● **Exercise**:
Find all lines with the word "легенду" in the material, then copy them.
=== Begin Enclosure ===
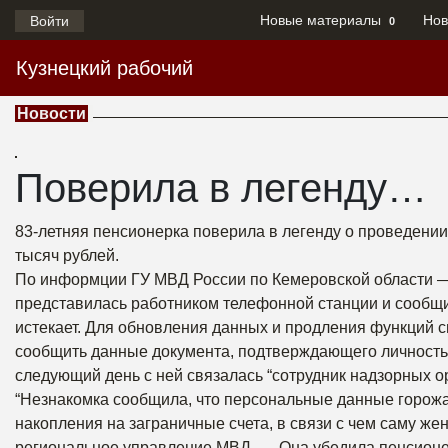
Новые материалы
Нов
Войти
0
Кузнецкий рабочий
Новости
Поверила в легенду…
83-летняя пенсионерка поверила в легенду о проведении
тысяч рублей.
По информции ГУ МВД России по Кемеровской области — 
представилась работником телефонной станции и сообщи
истекает. Для обновления данных и продления функций
сообщить данные документа, подтверждающего личность,
следующий день с ней связалась “сотрудник надзорных ор
“Незнакомка сообщила, что персональные данные горожа
накопления на заграничные счета, в связи с чем саму же
региональное управление МВД. — Она убедила пенсионер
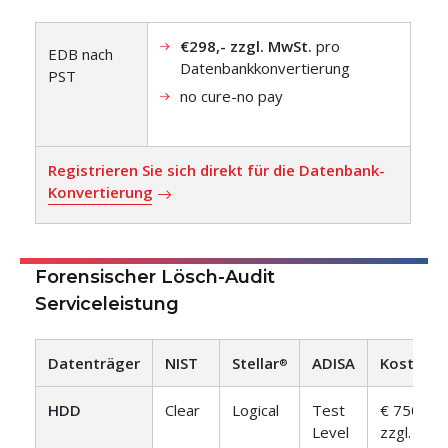
€298,- zzgl. MwSt.
pro
EDB nach
Datenbankkonvertierung
PST
no cure-no pay
Registrieren Sie sich direkt für die Datenbank-
Konvertierung
Forensischer Lösch-Audit
Serviceleistung
Datenträger
NIST
Stellar
ADISA
Kosten
®
HDD
Clear
Logical
Test
€ 750,-
Level
zzgl.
=== End Enclosure ===
● **Output below**:
Поверила в легенду…
83-летняя пенсионерка поверила в легенду о проведении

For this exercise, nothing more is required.